■ Exercise requirements: Report, as a single figure, how many lines in the records below include "nach".

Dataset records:
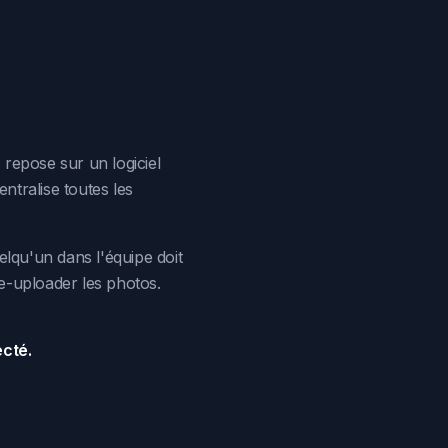
 repose sur un logiciel
entralise toutes les
lqu'un dans l'équipe doit
re-uploader les photos.
ecté.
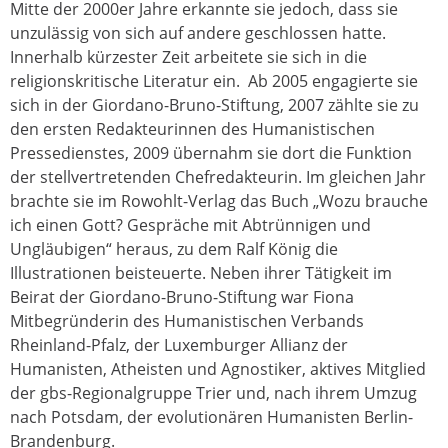
Mitte der 2000er Jahre erkannte sie jedoch, dass sie
unzulässig von sich auf andere geschlossen hatte.
Innerhalb kürzester Zeit arbeitete sie sich in die
religionskritische Literatur ein. Ab 2005 engagierte sie
sich in der Giordano-Bruno-Stiftung, 2007 zählte sie zu
den ersten Redakteurinnen des Humanistischen
Pressedienstes, 2009 übernahm sie dort die Funktion
der stellvertretenden Chefredakteurin. Im gleichen Jahr
brachte sie im Rowohlt-Verlag das Buch „Wozu brauche
ich einen Gott? Gespräche mit Abtrünnigen und
Ungläubigen“ heraus, zu dem Ralf König die
Illustrationen beisteuerte. Neben ihrer Tätigkeit im
Beirat der Giordano-Bruno-Stiftung war Fiona
Mitbegründerin des Humanistischen Verbands
Rheinland-Pfalz, der Luxemburger Allianz der
Humanisten, Atheisten und Agnostiker, aktives Mitglied
der gbs-Regionalgruppe Trier und, nach ihrem Umzug
nach Potsdam, der evolutionären Humanisten Berlin-
Brandenburg.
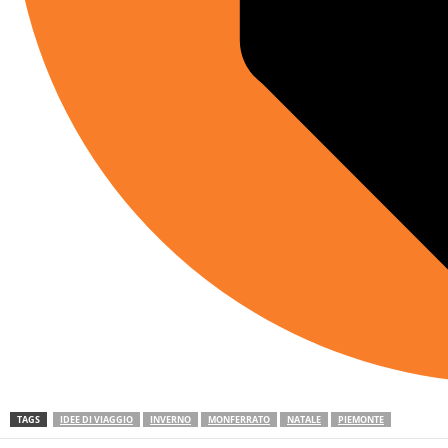
TAGS
IDEE DI VIAGGIO
INVERNO
MONFERRATO
NATALE
PIEMONTE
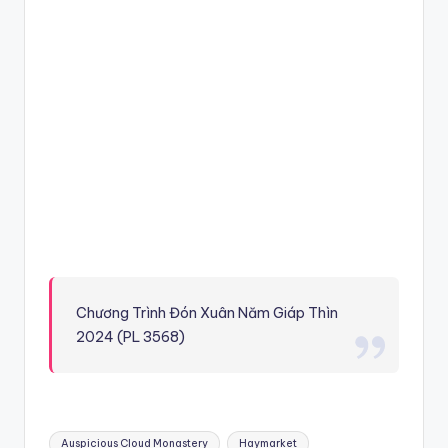
Chương Trình Đón Xuân Năm Giáp Thìn
2024 (PL 3568)
Tags:
Auspicious Cloud Monastery
Haymarket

■ Output for this task: 2